We specify the database we want to fetch from, the ID returned from the search, the return type of the data (FASTA, GenBank etc.) and that we want the result as plain text:

In [4]:
handle = Entrez.efetch(db="nucleotide", id="NC_050871.1", rettype="gb", retmode="text")

This has given us a handle which we can pass to Bio.SeqIO.read in place of the filename:

In [5]:
from Bio import SeqIO
SeqIO.read(handle, "genbank")
Out[5]:
SeqRecord(seq=Seq('GTAAAAAATCCCCATATCTTACAAGATATGGGGATTTTTTACCTTCAAAAATTC...TTT'), id='NC_050871.1', name='NC_050871', description='Paphiopedilum hirsutissimum chloroplast, complete genome', dbxrefs=['BioProject:PRJNA927338'])

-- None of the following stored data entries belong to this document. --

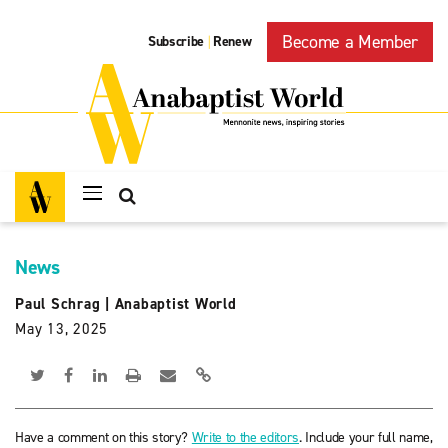
Become a Member
Subscribe
Renew
|
News
Paul Schrag
|
Anabaptist World
May 13, 2025
Have a comment on this story?
Write to the editors
. Include your full name,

If you want to download the file and save a copy of it on disk, you can write the result to file with:

In [6]:
handle = Entrez.efetch(db="nucleotide", id="NC_050871.1", rettype="gb", retmode="text")
record = SeqIO.read(handle, "genbank")
SeqIO.write(record, "NC_050871.gbk", "genbank")
Out[6]:
1

Exercise 3

Using one of the results from exercise 2 above, download the full record and save it to a file. Then load it from the local file using SeqIO.read.

EGQuery- Global Query, counts for search terms

EGQuery provides counts for a search term in each of the Entrez databases (i.e. a global query). This is particularly useful to find out how many items your search terms would find in each database without actually performing lots of separate searches with ESearch.

In this example, we use Bio.Entrez.egquery to obtain the counts for "Biopython":

In [7]:
handle = Entrez.egquery(term="biopython")
record = Entrez.read(handle)
for row in record["eGQueryResult"]:
    print(row["DbName"], row["Count"])
pubmed 45
pmc 3148
mesh 0
books 2
pubmedhealth Error
omim 0
ncbisearch 1
nuccore 3
nucgss 0
nucest 0
protein 0
genome 0
structure 0
taxonomy 0
snp 0
dbvar 0
gene 0
sra 2234
biosystems Error
unigene 0
cdd 0
clone 0
popset 0
geoprofiles 0
gds 17
homologene 0
pccompound 0
pcsubstance 0
pcassay 0
nlmcatalog 0
probe 0
gap 0
proteinclusters 0
bioproject 1
biosample 0
biocollections 0

Exercise 4

Run a global query for an organism name to find out how many matches there are in the various databases.